(Source records)

»»

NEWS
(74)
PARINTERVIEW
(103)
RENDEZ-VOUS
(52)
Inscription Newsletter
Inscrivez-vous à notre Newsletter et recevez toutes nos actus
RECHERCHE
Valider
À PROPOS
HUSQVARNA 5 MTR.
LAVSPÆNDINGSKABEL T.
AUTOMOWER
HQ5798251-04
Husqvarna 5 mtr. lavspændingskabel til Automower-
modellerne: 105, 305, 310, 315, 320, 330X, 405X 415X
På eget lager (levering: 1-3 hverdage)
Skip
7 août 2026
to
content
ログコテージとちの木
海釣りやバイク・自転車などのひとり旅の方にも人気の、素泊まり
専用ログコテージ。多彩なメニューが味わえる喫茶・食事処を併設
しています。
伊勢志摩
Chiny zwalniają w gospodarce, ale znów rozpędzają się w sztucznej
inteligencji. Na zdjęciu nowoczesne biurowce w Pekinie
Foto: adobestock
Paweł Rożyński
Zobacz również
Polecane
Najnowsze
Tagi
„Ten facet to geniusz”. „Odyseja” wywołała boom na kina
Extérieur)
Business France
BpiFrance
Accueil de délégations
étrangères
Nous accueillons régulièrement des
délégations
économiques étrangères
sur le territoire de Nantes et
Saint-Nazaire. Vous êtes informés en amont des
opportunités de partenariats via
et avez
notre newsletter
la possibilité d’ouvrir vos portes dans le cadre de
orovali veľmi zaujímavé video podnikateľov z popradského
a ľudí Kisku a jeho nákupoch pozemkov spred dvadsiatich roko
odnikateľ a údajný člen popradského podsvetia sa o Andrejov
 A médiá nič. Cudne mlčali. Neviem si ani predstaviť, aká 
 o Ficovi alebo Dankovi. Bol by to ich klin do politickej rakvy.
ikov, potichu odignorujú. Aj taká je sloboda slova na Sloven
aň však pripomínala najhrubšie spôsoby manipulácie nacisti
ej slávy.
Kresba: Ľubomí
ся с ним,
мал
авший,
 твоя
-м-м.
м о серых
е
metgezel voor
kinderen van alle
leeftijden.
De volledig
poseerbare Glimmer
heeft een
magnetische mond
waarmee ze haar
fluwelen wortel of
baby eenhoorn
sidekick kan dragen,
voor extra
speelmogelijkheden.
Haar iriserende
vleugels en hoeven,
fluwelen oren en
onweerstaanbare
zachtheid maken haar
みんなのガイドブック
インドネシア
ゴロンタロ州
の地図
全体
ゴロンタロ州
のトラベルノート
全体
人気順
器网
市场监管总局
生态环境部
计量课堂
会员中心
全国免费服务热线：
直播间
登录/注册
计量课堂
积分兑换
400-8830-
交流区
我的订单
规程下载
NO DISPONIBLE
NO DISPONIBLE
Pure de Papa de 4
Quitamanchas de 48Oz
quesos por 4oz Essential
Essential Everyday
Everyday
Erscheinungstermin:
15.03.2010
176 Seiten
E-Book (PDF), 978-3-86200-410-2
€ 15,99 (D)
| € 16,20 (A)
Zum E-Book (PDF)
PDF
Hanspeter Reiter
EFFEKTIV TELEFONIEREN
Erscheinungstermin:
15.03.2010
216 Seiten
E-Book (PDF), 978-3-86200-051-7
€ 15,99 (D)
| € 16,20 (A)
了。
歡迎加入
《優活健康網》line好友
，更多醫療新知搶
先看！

««
»»

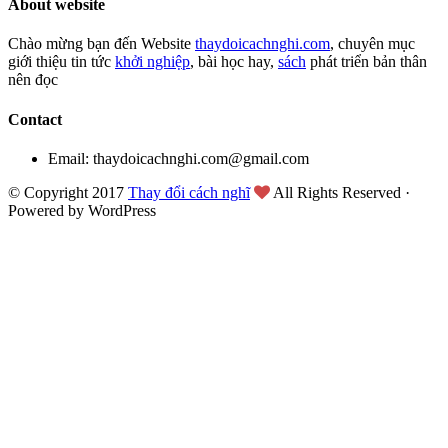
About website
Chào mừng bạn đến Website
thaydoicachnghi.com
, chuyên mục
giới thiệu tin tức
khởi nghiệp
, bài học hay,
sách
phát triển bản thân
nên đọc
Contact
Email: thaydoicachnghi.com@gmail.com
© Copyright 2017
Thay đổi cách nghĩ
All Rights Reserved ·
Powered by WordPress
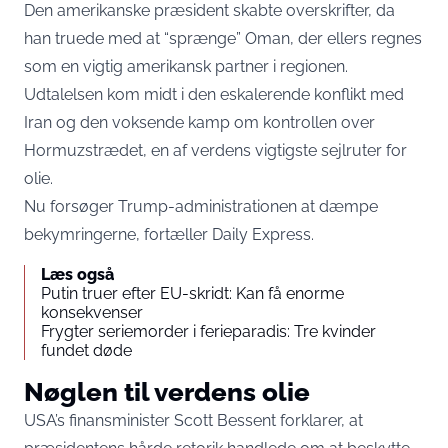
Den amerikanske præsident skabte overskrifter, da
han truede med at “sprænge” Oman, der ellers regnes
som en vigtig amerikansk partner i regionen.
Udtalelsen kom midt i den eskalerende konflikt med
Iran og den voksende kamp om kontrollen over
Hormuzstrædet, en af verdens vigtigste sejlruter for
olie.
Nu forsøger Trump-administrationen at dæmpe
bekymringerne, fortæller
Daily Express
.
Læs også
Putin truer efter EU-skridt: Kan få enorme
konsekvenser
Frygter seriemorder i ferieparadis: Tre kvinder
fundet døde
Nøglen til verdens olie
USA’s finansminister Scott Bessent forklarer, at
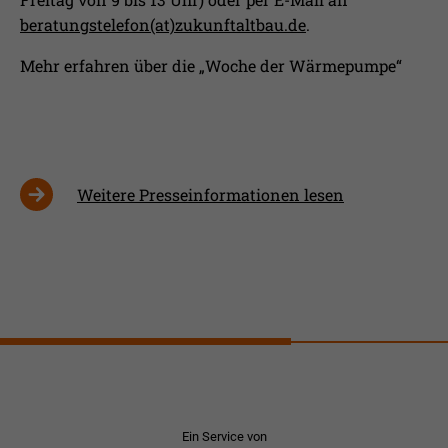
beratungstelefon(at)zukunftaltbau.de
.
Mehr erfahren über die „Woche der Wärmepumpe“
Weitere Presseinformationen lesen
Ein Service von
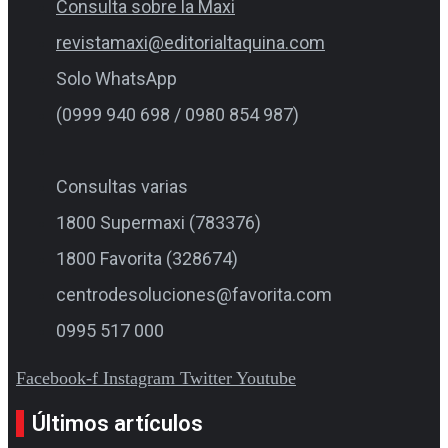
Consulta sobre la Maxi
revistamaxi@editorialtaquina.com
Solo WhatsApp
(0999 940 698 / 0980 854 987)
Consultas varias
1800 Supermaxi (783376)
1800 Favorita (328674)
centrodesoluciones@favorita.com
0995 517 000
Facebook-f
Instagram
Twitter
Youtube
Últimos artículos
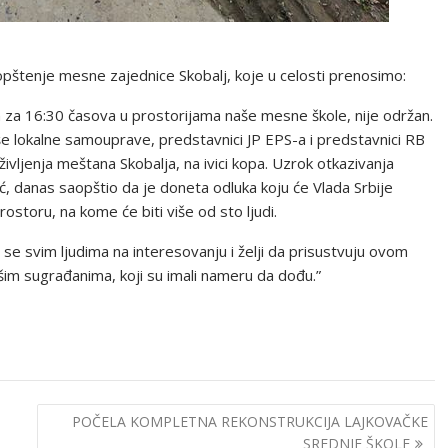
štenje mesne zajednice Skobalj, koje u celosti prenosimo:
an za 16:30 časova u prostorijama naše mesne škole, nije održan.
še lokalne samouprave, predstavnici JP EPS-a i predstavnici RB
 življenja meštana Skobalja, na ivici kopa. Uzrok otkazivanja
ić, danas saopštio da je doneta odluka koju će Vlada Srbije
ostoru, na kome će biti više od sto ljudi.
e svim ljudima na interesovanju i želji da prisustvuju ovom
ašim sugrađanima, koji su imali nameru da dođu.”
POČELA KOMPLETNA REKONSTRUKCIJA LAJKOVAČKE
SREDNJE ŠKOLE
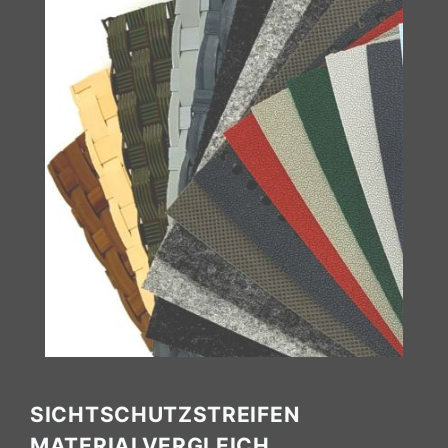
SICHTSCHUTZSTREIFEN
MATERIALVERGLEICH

««
»»

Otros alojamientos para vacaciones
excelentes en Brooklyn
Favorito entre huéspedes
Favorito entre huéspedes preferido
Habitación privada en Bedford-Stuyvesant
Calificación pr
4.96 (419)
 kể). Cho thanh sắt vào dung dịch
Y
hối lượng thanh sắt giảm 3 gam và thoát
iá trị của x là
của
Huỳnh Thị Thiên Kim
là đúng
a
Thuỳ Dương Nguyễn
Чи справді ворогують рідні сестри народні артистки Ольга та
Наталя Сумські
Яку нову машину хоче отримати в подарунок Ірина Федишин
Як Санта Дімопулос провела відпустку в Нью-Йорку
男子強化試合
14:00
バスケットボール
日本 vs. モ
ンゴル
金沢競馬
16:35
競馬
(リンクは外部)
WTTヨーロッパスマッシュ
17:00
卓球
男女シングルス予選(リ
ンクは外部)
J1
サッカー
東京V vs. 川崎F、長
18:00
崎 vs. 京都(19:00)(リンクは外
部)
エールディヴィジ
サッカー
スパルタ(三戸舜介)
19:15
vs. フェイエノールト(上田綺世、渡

««

Look back at the entries above and repeat, unchanged, every line from the line holding "De volledig" through the line holding "Quitamanchas de 48Oz".

De volledig
poseerbare Glimmer
heeft een
magnetische mond
waarmee ze haar
fluwelen wortel of
baby eenhoorn
sidekick kan dragen,
voor extra
speelmogelijkheden.
Haar iriserende
vleugels en hoeven,
fluwelen oren en
onweerstaanbare
zachtheid maken haar
みんなのガイドブック
インドネシア
ゴロンタロ州
の地図
全体
ゴロンタロ州
のトラベルノート
全体
人気順
器网
市场监管总局
生态环境部
计量课堂
会员中心
全国免费服务热线：
直播间
登录/注册
计量课堂
积分兑换
400-8830-
交流区
我的订单
规程下载
NO DISPONIBLE
NO DISPONIBLE
Pure de Papa de 4
Quitamanchas de 48Oz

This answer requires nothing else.